Belmar Joseph

Personal information
- Date of birth: 13 October 2005 (age 20)
- Place of birth: West Orange, New Jersey, United States
- Height: 1.88 m (6 ft 2 in)
- Position: Midfielder

Team information
- Current team: Monterey Bay FC (on loan from Sion)
- Number: 18

Youth career
- 0000–2021: Cedar Stars Rush
- 2021–2022: Paris Saint-Germain
- 2022–2024: Cedar Stars Rush

College career
- Years: Team / Apps / (Gls)
- 2023–2024: Villanova Wildcats / 16 / (1)
- 2024: NC State University

Senior career*
- Years: Team / Apps / (Gls)
- 2024–: Sion / 3 / (0)
- 2024–: Sion II / 13 / (1)
- 2026–: → Monterey Bay

International career^{‡}
- 2024–: Haiti U20 / 6 / (1)
- 2024–: Haiti / 5 / (0)

= Belmar Joseph =

Haitian footballer (born 2005)

Belmar Joseph (born 13 October 2005) is a footballer who plays as a midfielder for USL Championship club Monterey Bay FC on loan from FC Sion. Born in the United States, he is a Haiti international.

==Early life==
Joseph was born on 13 October 2005 in West Orange, New Jersey, United States, where he grew up. At the age of thirteen, he moved with his family to Paris, France before returning to the United States one year later, where he attended St. Benedict's Preparatory School.

==Club career==
As a youth player, Joseph joined the youth academy of French Ligue 1 side PSG. Following his stint there, he joined the youth academy of American side Cedar Stars Rush, where he started his senior career. In 2024, he signed for Swiss side Sion after playing for the Villanova Wildcats, the soccer team of Villanova University in the United States.
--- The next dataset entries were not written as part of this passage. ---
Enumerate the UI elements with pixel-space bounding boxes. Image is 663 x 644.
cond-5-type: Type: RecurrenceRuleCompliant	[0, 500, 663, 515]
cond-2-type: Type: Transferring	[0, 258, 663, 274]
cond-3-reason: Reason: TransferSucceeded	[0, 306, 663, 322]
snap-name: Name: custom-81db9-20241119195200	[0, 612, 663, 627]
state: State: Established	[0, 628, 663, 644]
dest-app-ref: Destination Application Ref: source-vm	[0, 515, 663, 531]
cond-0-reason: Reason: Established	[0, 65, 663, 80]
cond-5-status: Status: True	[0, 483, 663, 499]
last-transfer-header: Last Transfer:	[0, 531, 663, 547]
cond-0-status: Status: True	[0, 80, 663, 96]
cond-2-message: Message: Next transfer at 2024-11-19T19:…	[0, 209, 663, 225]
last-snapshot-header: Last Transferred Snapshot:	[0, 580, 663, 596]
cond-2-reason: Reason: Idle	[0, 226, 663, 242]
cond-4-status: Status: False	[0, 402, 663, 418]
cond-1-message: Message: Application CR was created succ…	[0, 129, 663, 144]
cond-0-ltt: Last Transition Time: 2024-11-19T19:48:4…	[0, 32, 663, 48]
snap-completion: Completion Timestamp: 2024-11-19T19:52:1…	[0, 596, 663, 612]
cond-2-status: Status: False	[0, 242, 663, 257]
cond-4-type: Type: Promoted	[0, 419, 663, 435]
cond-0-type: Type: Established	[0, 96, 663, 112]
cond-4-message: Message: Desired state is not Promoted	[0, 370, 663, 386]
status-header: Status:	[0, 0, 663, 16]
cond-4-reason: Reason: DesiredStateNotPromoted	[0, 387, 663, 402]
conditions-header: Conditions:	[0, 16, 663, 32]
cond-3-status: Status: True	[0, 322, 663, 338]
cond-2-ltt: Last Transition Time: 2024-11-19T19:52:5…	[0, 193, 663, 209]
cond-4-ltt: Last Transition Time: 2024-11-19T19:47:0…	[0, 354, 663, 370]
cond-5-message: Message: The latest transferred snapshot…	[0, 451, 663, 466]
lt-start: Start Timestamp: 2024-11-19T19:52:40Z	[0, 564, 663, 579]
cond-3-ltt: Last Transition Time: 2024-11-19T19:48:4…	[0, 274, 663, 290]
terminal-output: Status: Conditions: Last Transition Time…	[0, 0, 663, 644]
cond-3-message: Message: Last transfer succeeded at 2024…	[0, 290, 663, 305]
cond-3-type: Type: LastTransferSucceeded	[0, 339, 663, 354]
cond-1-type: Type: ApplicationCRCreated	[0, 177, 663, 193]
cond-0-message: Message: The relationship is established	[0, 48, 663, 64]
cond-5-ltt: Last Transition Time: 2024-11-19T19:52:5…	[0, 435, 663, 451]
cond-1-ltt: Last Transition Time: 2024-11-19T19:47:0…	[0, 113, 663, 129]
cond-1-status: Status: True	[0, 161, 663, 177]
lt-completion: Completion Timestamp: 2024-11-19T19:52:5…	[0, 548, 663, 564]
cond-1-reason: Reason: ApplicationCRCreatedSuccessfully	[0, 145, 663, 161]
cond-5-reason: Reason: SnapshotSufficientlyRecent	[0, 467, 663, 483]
On January 16, 2026, it was announced that Belmar would join Monterey Bay FC on loan for the 2026 USL Championship season.

==International career==
Joseph played for the Haiti national under-20 football team for 2024 CONCACAF U-20 Championship qualifying, helping the team achieve qualification to the 2024 CONCACAF U-20 Championship. The same year, he played for the Haiti national football team in the UEFA Nations League.

==Style of play==
Joseph plays as a midfielder and is known for his work ethics. Haitian news website Haiti-Tempo wrote that his "main quality lies in his ability to multiply high-intensity runs, which makes him an English box-to-box midfielder".